Shere Hite (1942-2020). Cos’è una rivoluzione pacifica? E’ quella che passa anche per le parole. Le parole di Shere Hite hanno cambiato molte cose nella storia delle donne, e non solo, da quando, a 34 anni, pubblicò Il rapporto Hite – uno studio sulla sessualità femminile, oltre 500 pagine con interviste a 3.500 donne, tradotto in una quindicina di lingue e che vendette 50 milioni di copie. Di cosa si parlava? Di sesso, contraccezione, gravidanza, aborto, masturbazione, lesbismo, menopausa, igiene intima. Cose, oggi, normali. Non nel 1976, non negli Stati Uniti.
Hite venne insultata, minacciata di morte, aggredita. Dai giornali e non solo. In particolare, Playboy ribattezzò il suo rapporto «The Hate Report» («Il rapporto dell’odio»). Al punto che Hite decise di lasciare gli Stati Uniti, rinunciando alla cittadinanza americana, per trasferirsi in Germania.
Quale fu la colpa, e quale la rivoluzione? Aver dato voce alle donne e parlato di piacere femminile: “troppi uomini sembrano ancora credere, in modo piuttosto ingenuo ed egocentrico, che ciò loro sentono come piacevole sia automaticamente piacevole anche per le donne”.
Come disse Erica Jong, “La maggior parte delle intervistate nei questionari di Hite pensava che la rivoluzione sessuale fosse un mito, che le avesse lasciate libere di dire sì ma non di dire no. Era aumentata la quantità di sesso, non la qualità”.

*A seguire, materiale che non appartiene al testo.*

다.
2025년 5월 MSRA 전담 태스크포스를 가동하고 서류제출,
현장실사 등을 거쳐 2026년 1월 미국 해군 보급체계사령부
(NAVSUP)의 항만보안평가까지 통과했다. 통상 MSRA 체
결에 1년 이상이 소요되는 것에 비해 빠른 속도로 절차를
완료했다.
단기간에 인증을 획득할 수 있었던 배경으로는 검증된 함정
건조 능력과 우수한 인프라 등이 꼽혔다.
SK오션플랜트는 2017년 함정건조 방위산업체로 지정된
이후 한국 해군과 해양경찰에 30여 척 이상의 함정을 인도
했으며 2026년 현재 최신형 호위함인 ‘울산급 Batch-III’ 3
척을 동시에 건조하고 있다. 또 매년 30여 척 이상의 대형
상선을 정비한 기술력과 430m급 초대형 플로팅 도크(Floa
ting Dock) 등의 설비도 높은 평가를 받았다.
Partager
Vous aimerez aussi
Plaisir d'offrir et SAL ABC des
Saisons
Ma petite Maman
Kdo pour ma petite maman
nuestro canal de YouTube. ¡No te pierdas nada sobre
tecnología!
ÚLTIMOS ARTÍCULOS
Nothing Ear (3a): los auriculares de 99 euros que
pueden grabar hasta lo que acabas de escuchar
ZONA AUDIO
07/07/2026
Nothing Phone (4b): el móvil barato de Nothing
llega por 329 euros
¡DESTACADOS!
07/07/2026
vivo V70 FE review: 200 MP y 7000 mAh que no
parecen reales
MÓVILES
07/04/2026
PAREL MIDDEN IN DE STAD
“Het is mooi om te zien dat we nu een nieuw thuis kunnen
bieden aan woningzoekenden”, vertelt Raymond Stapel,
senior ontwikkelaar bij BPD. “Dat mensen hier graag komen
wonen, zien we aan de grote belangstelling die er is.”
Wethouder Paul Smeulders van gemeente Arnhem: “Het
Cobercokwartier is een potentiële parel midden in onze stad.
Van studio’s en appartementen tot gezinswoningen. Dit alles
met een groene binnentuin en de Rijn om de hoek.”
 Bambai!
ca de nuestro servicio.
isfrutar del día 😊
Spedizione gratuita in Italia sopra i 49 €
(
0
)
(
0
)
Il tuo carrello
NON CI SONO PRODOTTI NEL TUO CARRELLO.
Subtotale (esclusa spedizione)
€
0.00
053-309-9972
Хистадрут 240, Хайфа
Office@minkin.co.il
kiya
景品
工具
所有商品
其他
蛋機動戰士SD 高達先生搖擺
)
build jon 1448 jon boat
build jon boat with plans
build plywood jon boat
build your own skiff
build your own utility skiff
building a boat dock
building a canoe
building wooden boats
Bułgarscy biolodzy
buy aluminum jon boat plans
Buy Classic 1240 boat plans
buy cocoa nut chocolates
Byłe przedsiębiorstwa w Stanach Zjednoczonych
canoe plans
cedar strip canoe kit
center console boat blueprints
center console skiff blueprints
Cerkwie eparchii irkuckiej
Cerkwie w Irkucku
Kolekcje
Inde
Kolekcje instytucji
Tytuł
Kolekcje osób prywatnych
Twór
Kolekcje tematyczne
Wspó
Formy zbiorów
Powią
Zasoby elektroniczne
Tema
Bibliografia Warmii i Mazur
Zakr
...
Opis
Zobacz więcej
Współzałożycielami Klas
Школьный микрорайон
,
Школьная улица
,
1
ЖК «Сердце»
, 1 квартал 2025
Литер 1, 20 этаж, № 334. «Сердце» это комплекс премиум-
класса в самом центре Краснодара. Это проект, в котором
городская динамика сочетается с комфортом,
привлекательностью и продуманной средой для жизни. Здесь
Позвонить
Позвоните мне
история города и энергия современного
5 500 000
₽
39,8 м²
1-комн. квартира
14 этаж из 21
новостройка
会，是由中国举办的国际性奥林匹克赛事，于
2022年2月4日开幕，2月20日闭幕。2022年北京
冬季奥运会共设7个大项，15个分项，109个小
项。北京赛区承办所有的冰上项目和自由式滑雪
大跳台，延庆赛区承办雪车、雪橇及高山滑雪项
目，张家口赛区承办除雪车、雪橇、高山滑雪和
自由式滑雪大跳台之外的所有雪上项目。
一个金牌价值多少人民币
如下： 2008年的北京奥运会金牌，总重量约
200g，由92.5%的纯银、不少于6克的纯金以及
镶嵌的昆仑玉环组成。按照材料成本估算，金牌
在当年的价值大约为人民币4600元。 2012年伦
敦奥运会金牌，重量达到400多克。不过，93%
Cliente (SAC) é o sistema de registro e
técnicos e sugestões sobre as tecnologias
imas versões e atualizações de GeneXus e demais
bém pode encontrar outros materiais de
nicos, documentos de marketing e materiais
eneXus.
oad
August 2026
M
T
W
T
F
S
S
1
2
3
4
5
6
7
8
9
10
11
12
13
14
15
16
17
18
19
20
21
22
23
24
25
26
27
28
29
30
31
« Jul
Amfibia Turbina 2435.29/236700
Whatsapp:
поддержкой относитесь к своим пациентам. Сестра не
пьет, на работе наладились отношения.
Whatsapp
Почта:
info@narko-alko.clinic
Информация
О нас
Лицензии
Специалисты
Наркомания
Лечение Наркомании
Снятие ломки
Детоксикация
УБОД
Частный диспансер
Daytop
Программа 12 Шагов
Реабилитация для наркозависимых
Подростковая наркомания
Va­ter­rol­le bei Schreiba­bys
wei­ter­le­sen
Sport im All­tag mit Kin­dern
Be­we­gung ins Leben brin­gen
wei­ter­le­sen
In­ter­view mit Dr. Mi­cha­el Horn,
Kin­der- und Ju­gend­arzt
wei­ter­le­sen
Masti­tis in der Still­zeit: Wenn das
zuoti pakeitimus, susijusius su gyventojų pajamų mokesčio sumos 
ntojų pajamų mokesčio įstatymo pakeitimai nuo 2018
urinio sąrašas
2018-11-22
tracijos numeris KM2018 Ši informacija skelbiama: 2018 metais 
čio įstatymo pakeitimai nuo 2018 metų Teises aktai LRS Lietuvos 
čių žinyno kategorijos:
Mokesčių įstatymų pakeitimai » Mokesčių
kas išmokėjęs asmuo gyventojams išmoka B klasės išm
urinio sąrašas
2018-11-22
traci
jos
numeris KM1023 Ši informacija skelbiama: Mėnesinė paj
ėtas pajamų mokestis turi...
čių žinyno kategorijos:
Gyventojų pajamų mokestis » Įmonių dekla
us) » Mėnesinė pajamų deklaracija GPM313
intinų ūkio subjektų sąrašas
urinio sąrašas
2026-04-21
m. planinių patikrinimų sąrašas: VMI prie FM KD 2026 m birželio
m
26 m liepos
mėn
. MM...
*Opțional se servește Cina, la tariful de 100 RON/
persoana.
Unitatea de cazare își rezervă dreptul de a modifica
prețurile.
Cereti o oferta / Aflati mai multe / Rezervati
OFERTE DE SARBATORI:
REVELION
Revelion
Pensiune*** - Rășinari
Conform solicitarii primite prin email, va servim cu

Hite era femminista. Lo divenne, si racconta, dopo aver partecipato a una campagna pubblicitaria americana per la macchina da scrivere Olivetti. Tra le frasi del claim: “She may be prettier than other typists, but she’s not necessarily brainier.”
Funzionava così. Da qualche parte, dentro alcuni pensieri, funziona ancora così.